#### WHAT YOU WILL DO
Transcribe, word for word, all of the entries below, and exclude any pictures from the copy.

#### ENTRIES SUPPLIED
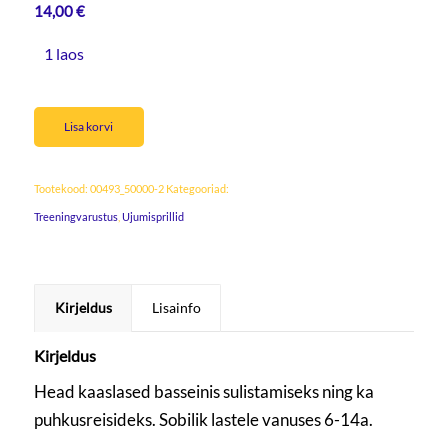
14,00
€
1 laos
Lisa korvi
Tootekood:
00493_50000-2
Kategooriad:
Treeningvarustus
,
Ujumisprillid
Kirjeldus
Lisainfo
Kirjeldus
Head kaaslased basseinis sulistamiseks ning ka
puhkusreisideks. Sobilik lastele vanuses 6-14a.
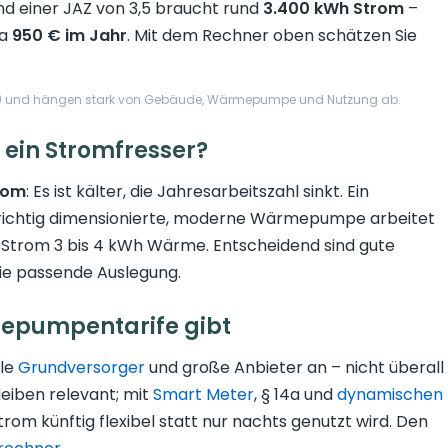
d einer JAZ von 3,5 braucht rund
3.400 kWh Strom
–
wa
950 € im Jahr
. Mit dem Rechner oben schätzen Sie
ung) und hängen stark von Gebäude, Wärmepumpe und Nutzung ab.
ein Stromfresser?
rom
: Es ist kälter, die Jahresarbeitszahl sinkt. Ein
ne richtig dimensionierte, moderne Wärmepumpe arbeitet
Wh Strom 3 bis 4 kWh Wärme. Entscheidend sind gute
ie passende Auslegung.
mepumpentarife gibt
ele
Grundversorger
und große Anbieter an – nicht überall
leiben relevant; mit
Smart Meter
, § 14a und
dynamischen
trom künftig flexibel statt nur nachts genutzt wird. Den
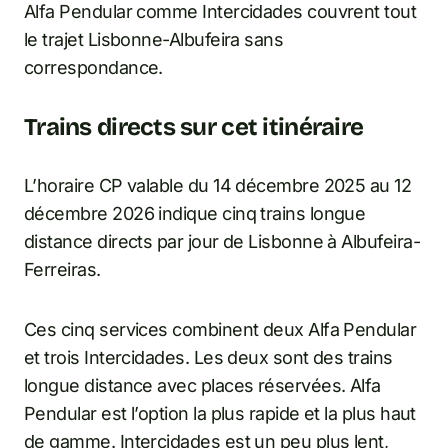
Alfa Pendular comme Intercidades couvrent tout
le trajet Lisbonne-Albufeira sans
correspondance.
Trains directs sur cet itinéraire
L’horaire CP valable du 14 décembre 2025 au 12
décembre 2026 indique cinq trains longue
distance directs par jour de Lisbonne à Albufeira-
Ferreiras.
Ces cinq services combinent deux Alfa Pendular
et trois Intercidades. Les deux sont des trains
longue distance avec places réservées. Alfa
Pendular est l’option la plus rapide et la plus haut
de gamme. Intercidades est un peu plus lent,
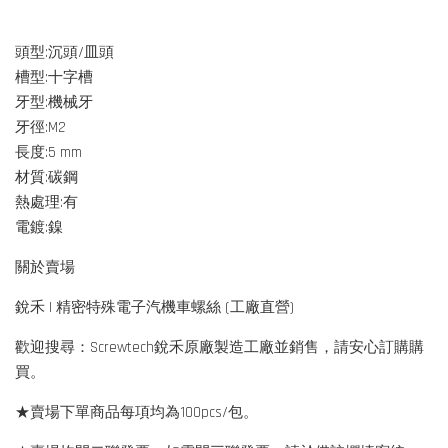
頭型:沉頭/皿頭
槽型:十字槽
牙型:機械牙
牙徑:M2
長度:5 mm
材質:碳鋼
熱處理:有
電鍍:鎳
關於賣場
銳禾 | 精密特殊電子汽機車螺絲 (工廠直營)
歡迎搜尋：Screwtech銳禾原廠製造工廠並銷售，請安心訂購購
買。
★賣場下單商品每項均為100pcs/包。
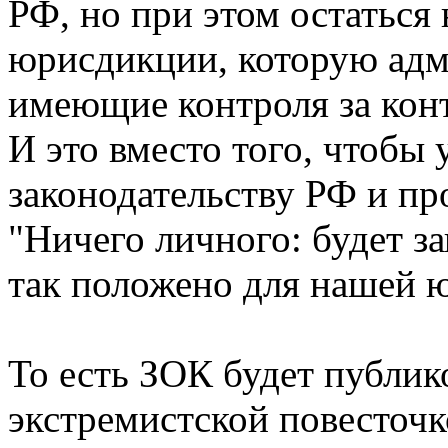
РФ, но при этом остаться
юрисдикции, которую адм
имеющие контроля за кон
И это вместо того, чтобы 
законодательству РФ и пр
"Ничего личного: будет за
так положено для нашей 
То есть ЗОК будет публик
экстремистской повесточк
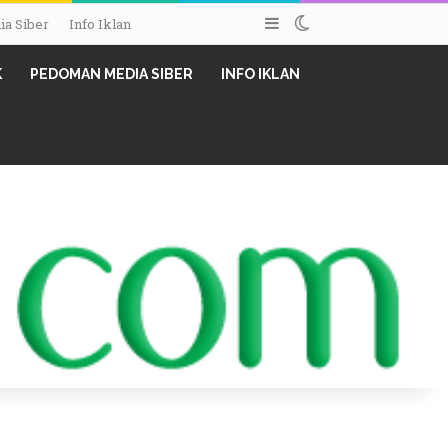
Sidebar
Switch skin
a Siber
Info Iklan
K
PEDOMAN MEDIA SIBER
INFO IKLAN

#### EXERCISE OUTPUT
14,00
€
1 laos
Lisa korvi
Tootekood:
00493_50000-2
Kategooriad:
Treeningvarustus
,
Ujumisprillid
Kirjeldus
Lisainfo
Kirjeldus
Head kaaslased basseinis sulistamiseks ning ka
puhkusreisideks. Sobilik lastele vanuses 6-14a.
d einer JAZ von 3,5 braucht rund
3.400 kWh Strom
–
wa
950 € im Jahr
. Mit dem Rechner oben schätzen Sie
ung) und hängen stark von Gebäude, Wärmepumpe und Nutzung ab.
ein Stromfresser?
rom
: Es ist kälter, die Jahresarbeitszahl sinkt. Ein
ne richtig dimensionierte, moderne Wärmepumpe arbeitet
Wh Strom 3 bis 4 kWh Wärme. Entscheidend sind gute
ie passende Auslegung.
mepumpentarife gibt
ele
Grundversorger
und große Anbieter an – nicht überall
leiben relevant; mit
Smart Meter
, § 14a und
dynamischen
trom künftig flexibel statt nur nachts genutzt wird. Den
Alfa Pendular comme Intercidades couvrent tout
le trajet Lisbonne-Albufeira sans
correspondance.
Trains directs sur cet itinéraire
L’horaire CP valable du 14 décembre 2025 au 12
décembre 2026 indique cinq trains longue
distance directs par jour de Lisbonne à Albufeira-
Ferreiras.
Ces cinq services combinent deux Alfa Pendular
et trois Intercidades. Les deux sont des trains
longue distance avec places réservées. Alfa
Pendular est l’option la plus rapide et la plus haut
de gamme. Intercidades est un peu plus lent,
頭型:沉頭/皿頭
槽型:十字槽
牙型:機械牙
牙徑:M2
長度:5 mm
材質:碳鋼
熱處理:有
電鍍:鎳
關於賣場
銳禾 | 精密特殊電子汽機車螺絲 (工廠直營)
歡迎搜尋：Screwtech銳禾原廠製造工廠並銷售，請安心訂購購
買。
★賣場下單商品每項均為100pcs/包。
РФ, но при этом остаться
юрисдикции, которую адм
имеющие контроля за кон
И это вместо того, чтобы 
законодательству РФ и пр
"Ничего личного: будет за
так положено для нашей 
То есть ЗОК будет публик
экстремистской повесточк
Sidebar
Switch skin
a Siber
Info Iklan
K
PEDOMAN MEDIA SIBER
INFO IKLAN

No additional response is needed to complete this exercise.